__TASK PROMPT__.
In the entries below, find each line with the word "Campus" and return it.

__RECORDS FOR PROCESSING__.
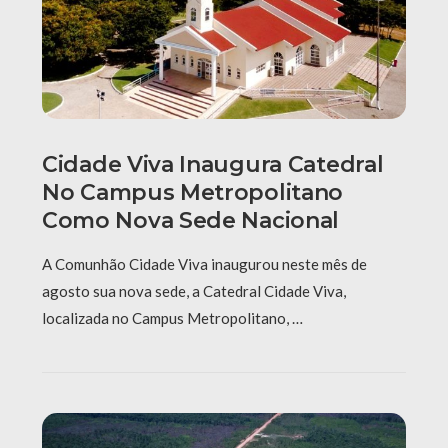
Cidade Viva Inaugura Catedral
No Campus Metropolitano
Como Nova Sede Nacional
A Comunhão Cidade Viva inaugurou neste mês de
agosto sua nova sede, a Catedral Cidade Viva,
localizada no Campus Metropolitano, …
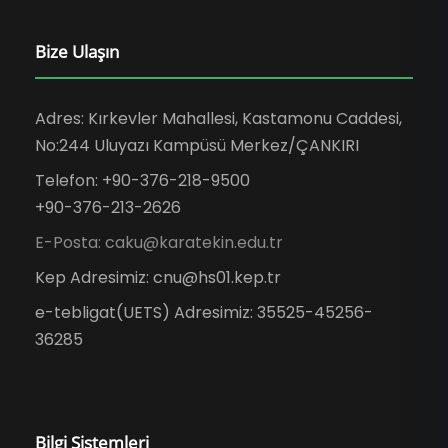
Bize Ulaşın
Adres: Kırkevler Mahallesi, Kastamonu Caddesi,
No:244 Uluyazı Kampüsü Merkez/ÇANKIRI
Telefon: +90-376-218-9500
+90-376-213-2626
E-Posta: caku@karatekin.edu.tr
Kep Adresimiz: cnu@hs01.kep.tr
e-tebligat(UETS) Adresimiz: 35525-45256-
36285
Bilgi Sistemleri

__OUTPUT FOR THIS TASK__.
No Campus Metropolitano
localizada no Campus Metropolitano, …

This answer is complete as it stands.